*Assigned task*.
Since the pictures are not wanted, retype the listing below exactly and without them.

BEGIN Available data

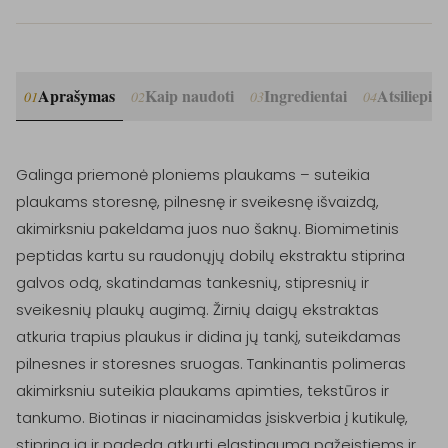
Aprašymas
Kaip naudoti
Ingredientai
Atsiliepim
01
02
03
04
Galinga priemonė ploniems plaukams – suteikia 
plaukams storesnę, pilnesnę ir sveikesnę išvaizdą, 
akimirksniu pakeldama juos nuo šaknų. Biomimetinis 
peptidas kartu su raudonųjų dobilų ekstraktu stiprina 
galvos odą, skatindamas tankesnių, stipresnių ir 
sveikesnių plaukų augimą. Žirnių daigų ekstraktas 
atkuria trapius plaukus ir didina jų tankį, suteikdamas 
pilnesnes ir storesnes sruogas. Tankinantis polimeras 
akimirksniu suteikia plaukams apimties, tekstūros ir 
tankumo. Biotinas ir niacinamidas įsiskverbia į kutikulę, 
stiprina ją ir padeda atkurti elastingumą pažeistiems ir 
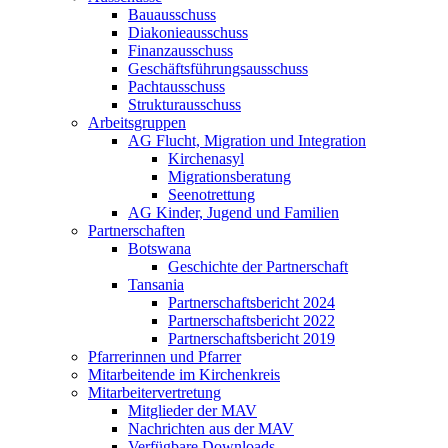
Bauausschuss
Diakonieausschuss
Finanzausschuss
Geschäftsführungsausschuss
Pachtausschuss
Strukturausschuss
Arbeitsgruppen
AG Flucht, Migration und Integration
Kirchenasyl
Migrationsberatung
Seenotrettung
AG Kinder, Jugend und Familien
Partnerschaften
Botswana
Geschichte der Partnerschaft
Tansania
Partnerschaftsbericht 2024
Partnerschaftsbericht 2022
Partnerschaftsbericht 2019
Pfarrerinnen und Pfarrer
Mitarbeitende im Kirchenkreis
Mitarbeitervertretung
Mitglieder der MAV
Nachrichten aus der MAV
Verfügbare Downloads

END Available data

*Response below*.
Aprašymas
Kaip naudoti
Ingredientai
Atsiliepim
01
02
03
04
Galinga priemonė ploniems plaukams – suteikia 
plaukams storesnę, pilnesnę ir sveikesnę išvaizdą, 
akimirksniu pakeldama juos nuo šaknų. Biomimetinis 
peptidas kartu su raudonųjų dobilų ekstraktu stiprina 
galvos odą, skatindamas tankesnių, stipresnių ir 
sveikesnių plaukų augimą. Žirnių daigų ekstraktas 
atkuria trapius plaukus ir didina jų tankį, suteikdamas 
pilnesnes ir storesnes sruogas. Tankinantis polimeras 
akimirksniu suteikia plaukams apimties, tekstūros ir 
tankumo. Biotinas ir niacinamidas įsiskverbia į kutikulę, 
stiprina ją ir padeda atkurti elastingumą pažeistiems ir 
Bauausschuss
Diakonieausschuss
Finanzausschuss
Geschäftsführungsausschuss
Pachtausschuss
Strukturausschuss
Arbeitsgruppen
AG Flucht, Migration und Integration
Kirchenasyl
Migrationsberatung
Seenotrettung
AG Kinder, Jugend und Familien
Partnerschaften
Botswana
Geschichte der Partnerschaft
Tansania
Partnerschaftsbericht 2024
Partnerschaftsbericht 2022
Partnerschaftsbericht 2019
Pfarrerinnen und Pfarrer
Mitarbeitende im Kirchenkreis
Mitarbeitervertretung
Mitglieder der MAV
Nachrichten aus der MAV
Verfügbare Downloads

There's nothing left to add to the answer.